Cuento de verano
El problema no apareció en toda su dramática nitidez hasta que llegó el momento de: mirar en la tele el tiempo previsto en la costa: ¿qué hacer con el niño? Debían haberlo previsto, de acuerdo, pero ni valía la pena lamentarse, ni eso iba a resolver el problema.Llevarlo quedaba descartado.

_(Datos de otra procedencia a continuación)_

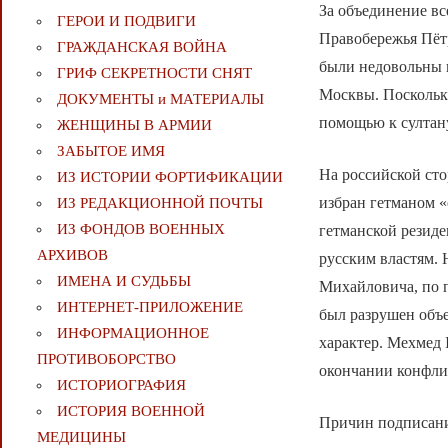
За объединение вс
ГЕРОИ И ПОДВИГИ
Правобережья Пёт
ГРАЖДАНСКАЯ ВОЙНА
были недовольны 
ГРИФ СЕКРЕТНОСТИ СНЯТ
Москвы. Поскольку
ДОКУМЕНТЫ и МАТЕРИАЛЫ
помощью к султану
ЖЕНЩИНЫ В АРМИИ
ЗАБЫТОЕ ИМЯ
На российской сто
ИЗ ИСТОРИИ ФОРТИФИКАЦИИ
избран гетманом «
ИЗ РЕДАКЦИОННОЙ ПОЧТЫ
ИЗ ФОНДОВ ВОЕННЫХ
гетманской резиде
АРХИВОВ
русским властям.
ИМЕНА И СУДЬБЫ
Михайловича, по п
ИНТЕРНЕТ-ПРИЛОЖЕНИЕ
был разрушен объ
ИНФОРМАЦИОННОЕ
характер. Мехмед 
ПРОТИВОБОРСТВО
окончании конфли
ИСТОРИОГРАФИЯ
ИСТОРИЯ ВОЕННОЙ
Причин подписани
МЕДИЦИНЫ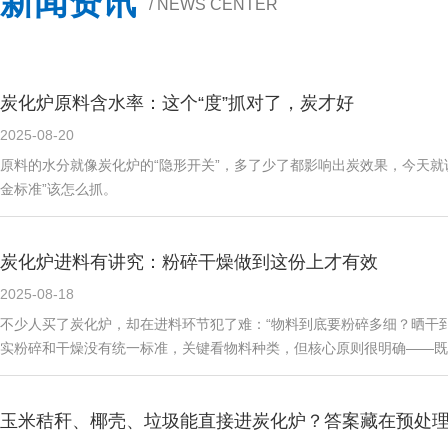
新闻资讯
/ NEWS CENTER
炭化炉原料含水率：这个“度”抓对了，炭才好
2025-08-20
原料的水分就像炭化炉的“隐形开关”，多了少了都影响出炭效果，今天就
金标准”该怎么抓。
炭化炉进料有讲究：粉碎干燥做到这份上才有效
2025-08-18
不少人买了炭化炉，却在进料环节犯了难：“物料到底要粉碎多细？晒干到
实粉碎和干燥没有统一标准，关键看物料种类，但核心原则很明确——既要让
玉米秸秆、椰壳、垃圾能直接进炭化炉？答案藏在预处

Esa fue de hecho la condición que puso Daisy cuando Tarzán le habló de que este año, playa. "De acuerdo, pero sin niño,". No quería, explicó, estar pendiente de que el rorró se fuese a ahogar, o que se quitase el sombrero todo el tiempo y se empeñase en coger los puercoespines con la mano, ni todas esas cosas que hacen los niños desde que hay playas.

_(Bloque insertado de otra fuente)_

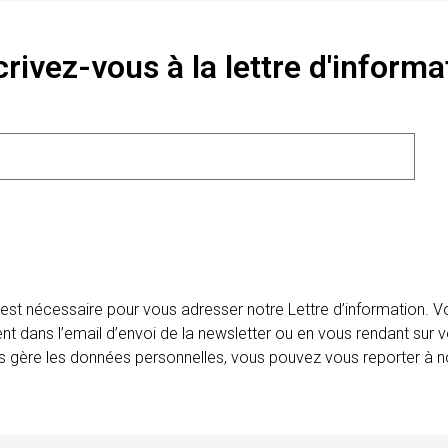
crivez-vous à la lettre d'informa
 est nécessaire pour vous adresser notre Lettre d’information.
ent dans l’email d’envoi de la newsletter ou en vous rendant sur v
ais gère les données personnelles, vous pouvez vous reporter à no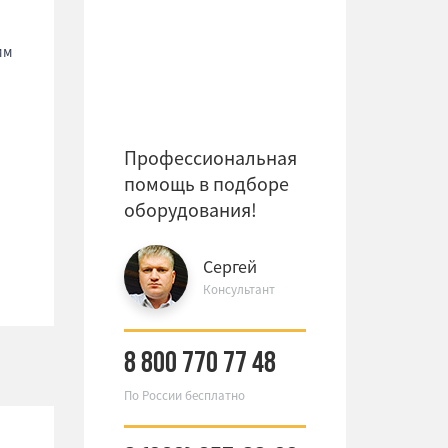
мм
Профессиональная
помощь в подборе
оборудования!
Сергей
Консультант
8 800 770 77 48
По России бесплатно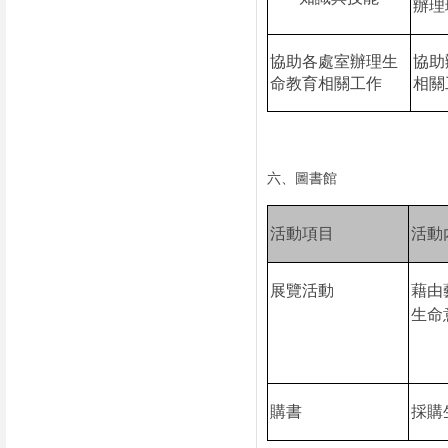
辦理
協助各處室辦理生
協助
命教育相關工作
相關
六、圖書館
活動項目
活動
展覽活動
藉由
生命
購書
採購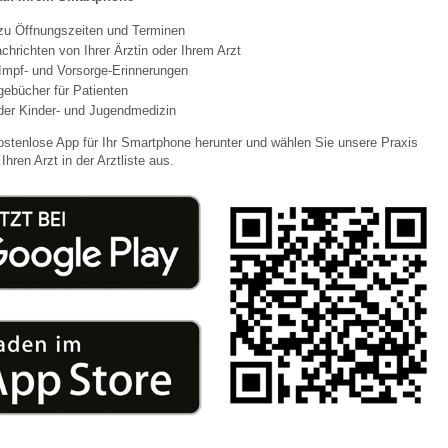
 zu Öffnungszeiten und Terminen
chrichten von Ihrer Ärztin oder Ihrem Arzt
 Bildschirmmediengebrauch
Impf- und Vorsorge-Erinnerungen
agebücher für Patienten
der Kinder- und Jugendmedizin
ostenlose App für Ihr Smartphone herunter und wählen Sie unsere Praxis
Ihren Arzt in der Arztliste aus.
rsorgen
erinnerung
der
ormationsflyer
d gestalten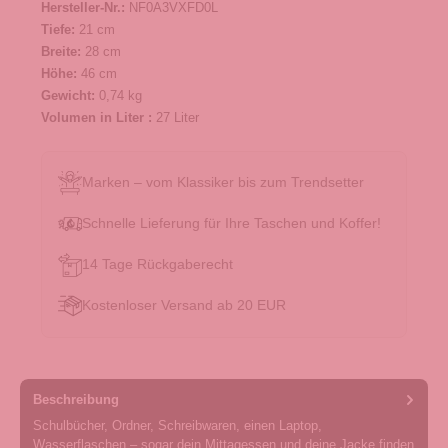
Hersteller-Nr.:
NF0A3VXFD0L
Tiefe:
21 cm
Breite:
28 cm
Höhe:
46 cm
Gewicht:
0,74 kg
Volumen in Liter :
27 Liter
Marken – vom Klassiker bis zum Trendsetter
Schnelle Lieferung für Ihre Taschen und Koffer!
14 Tage Rückgaberecht
Kostenloser Versand ab 20 EUR
Beschreibung
Schulbücher, Ordner, Schreibwaren, einen Laptop,
Wasserflaschen – sogar dein Mittagessen und deine Jacke finden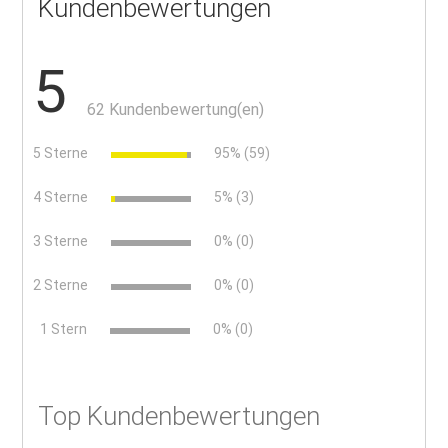
Kundenbewertungen
5
62 Kundenbewertung(en)
5 Sterne
95% (59)
4 Sterne
5% (3)
3 Sterne
0% (0)
2 Sterne
0% (0)
x
1 Stern
0% (0)
Top Kundenbewertungen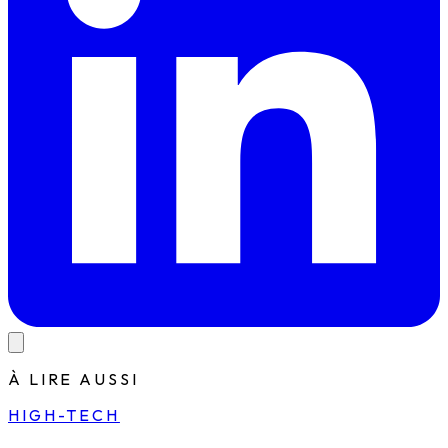
À LIRE AUSSI
HIGH-TECH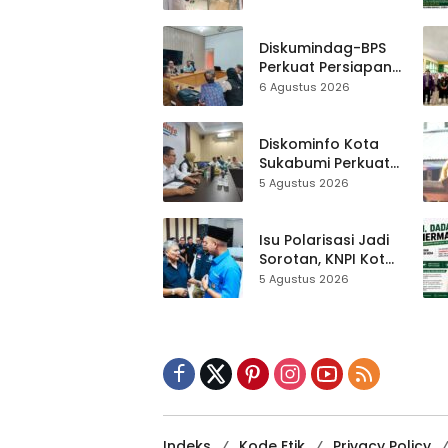
Al-Fath Punya
Gedung Baru,
Hampir 500 Koleksi
Diskumindag-BPS
Dipisahkan
Perkuat Persiapan
Sensus Ekonomi,
6 Agustus 2026
Pelaku Usaha
Sukabumi Diminta
Terbuka Beri Data
Diskominfo Kota
Sukabumi Perkuat
Satu Data
5 Agustus 2026
Indonesia,
Sinkronisasi Data
Kewilayahan
Isu Polarisasi Jadi
Dikebut
Sorotan, KNPI Kota
Sukabumi Ajak
5 Agustus 2026
Pemuda Perkuat
Nilai Kebangsaan
Indeks
Kode Etik
Privacy Policy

Mientras Daisy preparaba un pollo para el camino -cuidando de deshuesarlo bien, pues ya se sabe lo traicioneros que son los huesecillos de pollo-, Tarzán hizo un último intento con la parentela. "No", dijo su madre con satisfacción: "me voy con mis amigas a Roma a ver al Papa". "No", incidió Canela, la hermana soltera: "y estoy harta de que sólo te acuerdes de mí para estas cosas". "¿Me lo preguntas en serio?, preguntó el Pirata, otro hermano, así llamado porque llevaba una mancha en un ojo y por otras razones no menos evidentes. Él mismo hablaba con voz resacosa de recién despertado desde algún espantoso hotel de Marbella. Tarzán colocó el teléfono en su soporte y se quedó mirando a Carlitos, el niño. En este verano raro, oscuras nubes se condensaban en el horizonte.
No quiso darse por vencido. Sin entrar a la cocina a decirle nada a Daisy, que se impacientaría con el retraso, Tarzán salió a la calle y cruzó a la casa de un vecino que estaba regando. "¿Quieres un niño?", le preguntó: "ya camina, no llora casi y está a punto de hablar". Como le pareció ver una duda, le dijo tentadoramente: "Y ya hace caca solo".
Pero el vecino no quería. Ni él, ni ninguno de los que a lo largo de la calle lavaban el coche o regaban los tapetes de césped en esa urbanización de adosados. Tampoco lo quisieron los vecinos que ya certaban viendo la televisión, y para entonces Daisy ya echaba humo y comenzaba su larga retahila contra los corazones sensibles y la monserga de los derechos humanos, y patatí y patatá.
Tampoco a Tarzán se le ocurrió la posibilidad de una guardería. ¿30.000 por cuidar a un chaval durante las vacaciones? ¡Hasta ahí podíamos llegar!
No quedaba nada que hacer. Además ya era hora de partir si querían evitar el atasco. Tarzán y Daisy metieron la hamaca y las cinco maletas en el jeep Revenge de doble tracción y ruedas de zinc, y también metieron la tabla de wind-surf el equipo de buceo, la tartera con el pollo y la tortilla de patatas y la radio y la televisión para estar al loro de los fichajes de Gil, también el ordenador portátil, que para algo lo habían comprado.
Por último metieron al niño en el jeep, y lo acomodaron, como siempre, en su sillita, con su cinturón de seguridad y sus jueguecitos para distraerse. Aunque un poco extrañado por las novedades, que rompían su rutina, el niño sonreía, manoteaba, hacía esfuerzos por articular su primera palabra y parecía contento de partir al mar.
Tuvieron suerte y no la tuvieron. Psché. Ni mucho atasco ni poco. Lo normal. Finalmente comprendieron que tenían que cumplir con su deber si no querían que la noche se echase encima. Había que dar, pese a todo, alguna óportunidad al azar.
De modo que aparcaron en el arcén, dudaron un poco si bajar a Carlitos con su sillita o sin, esta vez se sintieron generosos y lo bajaron con ella, ataron la sillita a un árbol para que no se fuera a volcar, y dejaron una nota que ponía: "Puedes cogerme. Me llamo Carlitos. Ya camino, estoy a punto de hablar, no lloro casi y hago caca solo". Comprobaron incluso que no hubiera otro niño cerca en las mismas circunstancias, y como sí había uno, lo espantaron para que no lo restara oportunidades a Carlitos de encontrar un corazón generoso. Luego se marcharon sin mirar atrás, como deben ser los adioses en el crepúsculo.
Al principio anduvieron un poco tristes. Pero se les fue pasando, y cuando divisaron las luces de los hoteles y los yates brillando en la noche, ya ladraban alegremente.